● Required work
Leave the pictures out, and repeat exactly each line from the one that holds "Mask **gallbladder**. Return" through the final line of the entries below.

################

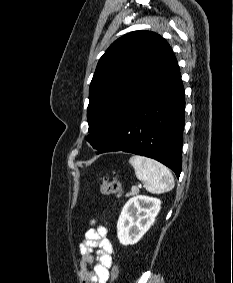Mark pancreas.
<instances>
[{
  "label": "pancreas",
  "instance_id": "obj_1",
  "mask_svg": "<svg viewBox=\"0 0 233 283\" xmlns=\"http://www.w3.org/2000/svg\"><path fill=\"white\" fill-rule=\"evenodd\" d=\"M139 193V190L137 187H132L131 192L127 194V196H134Z\"/></svg>",
  "mask_w": 233,
  "mask_h": 283
}]
</instances>
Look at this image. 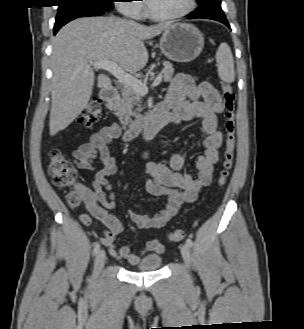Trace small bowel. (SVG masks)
<instances>
[{"instance_id":"obj_1","label":"small bowel","mask_w":304,"mask_h":329,"mask_svg":"<svg viewBox=\"0 0 304 329\" xmlns=\"http://www.w3.org/2000/svg\"><path fill=\"white\" fill-rule=\"evenodd\" d=\"M170 110L172 122L182 124L201 119L200 137L203 154L197 158V178L191 174L181 173L185 158L176 151L169 160V165L149 161L145 163L147 174L146 190L153 196H166L165 207L155 215H140L128 211L130 220L141 229L163 228L172 216L176 214L184 202L196 200L200 190L212 181L213 166L219 158V148L222 145L223 133L218 123V115L224 110L220 93L209 82L196 84L187 74H177L161 102ZM121 132L118 124L113 123L95 132L90 140L73 152V158L79 169L95 172L91 187L78 185L83 194V200L90 215H81L80 222L93 225L94 219L104 225L100 242L113 257L124 259L130 264H136L140 255L131 252L130 245L116 249V236L123 227L120 221L108 212L115 207V193L108 177L117 172V163L110 151V143ZM99 159L103 167L96 169L94 161ZM164 243L158 239L149 241L142 254L146 252L163 253Z\"/></svg>"}]
</instances>
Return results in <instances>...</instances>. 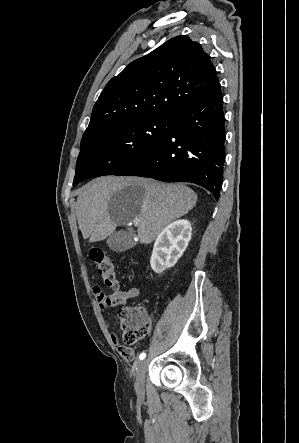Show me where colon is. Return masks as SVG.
<instances>
[{
  "mask_svg": "<svg viewBox=\"0 0 299 443\" xmlns=\"http://www.w3.org/2000/svg\"><path fill=\"white\" fill-rule=\"evenodd\" d=\"M89 257L96 265L103 283L108 287H118L115 265L112 258L99 246L89 248ZM122 331V342L125 347L121 352L123 357L131 355L129 346L147 336L151 327V318L148 313L139 306L124 307L118 311Z\"/></svg>",
  "mask_w": 299,
  "mask_h": 443,
  "instance_id": "5ec220e1",
  "label": "colon"
}]
</instances>
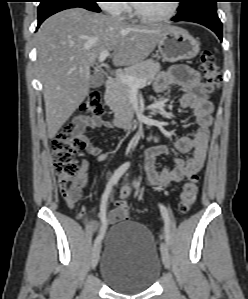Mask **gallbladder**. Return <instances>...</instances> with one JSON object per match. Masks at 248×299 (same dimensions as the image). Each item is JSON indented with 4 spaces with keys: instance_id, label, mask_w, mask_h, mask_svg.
Returning a JSON list of instances; mask_svg holds the SVG:
<instances>
[{
    "instance_id": "gallbladder-1",
    "label": "gallbladder",
    "mask_w": 248,
    "mask_h": 299,
    "mask_svg": "<svg viewBox=\"0 0 248 299\" xmlns=\"http://www.w3.org/2000/svg\"><path fill=\"white\" fill-rule=\"evenodd\" d=\"M104 83V77L99 73H94L90 78V87L97 88L100 87Z\"/></svg>"
}]
</instances>
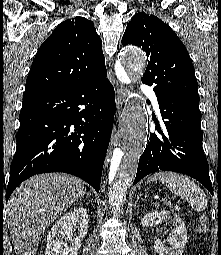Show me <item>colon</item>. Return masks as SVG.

################

● Response to this exercise
Mask **gallbladder**. Return <instances>...</instances> with one JSON object per match. Masks at 248×299 (same dimensions as the image). Each item is JSON indented with 4 spaces with keys: instance_id, label, mask_w, mask_h, mask_svg.
Returning a JSON list of instances; mask_svg holds the SVG:
<instances>
[{
    "instance_id": "gallbladder-1",
    "label": "gallbladder",
    "mask_w": 248,
    "mask_h": 299,
    "mask_svg": "<svg viewBox=\"0 0 248 299\" xmlns=\"http://www.w3.org/2000/svg\"><path fill=\"white\" fill-rule=\"evenodd\" d=\"M104 83V77L99 73H94L90 78V87L97 88L100 87Z\"/></svg>"
}]
</instances>
Show me <item>colon</item>. Return masks as SVG.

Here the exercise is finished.